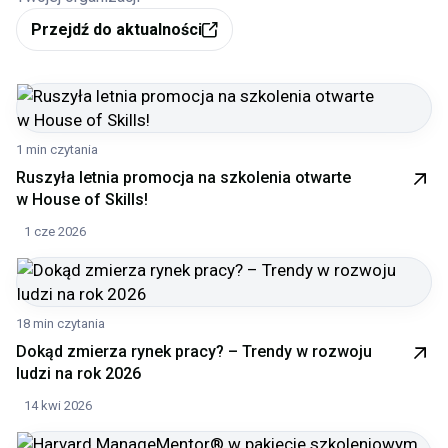
Przejdź do aktualności
1 min czytania
Ruszyła letnia promocja na szkolenia otwarte
w House of Skills!
1 cze 2026
18 min czytania
Dokąd zmierza rynek pracy? – Trendy w rozwoju
ludzi na rok 2026
14 kwi 2026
-----
The task »
Find "Ruszyła letnia promocja na szkolenia otwarte" in the entries above, then repeat its line and all lines after it exactly, down to the last line.

Solution for this exercise »
Ruszyła letnia promocja na szkolenia otwarte
w House of Skills!
1 cze 2026
18 min czytania
Dokąd zmierza rynek pracy? – Trendy w rozwoju
ludzi na rok 2026
14 kwi 2026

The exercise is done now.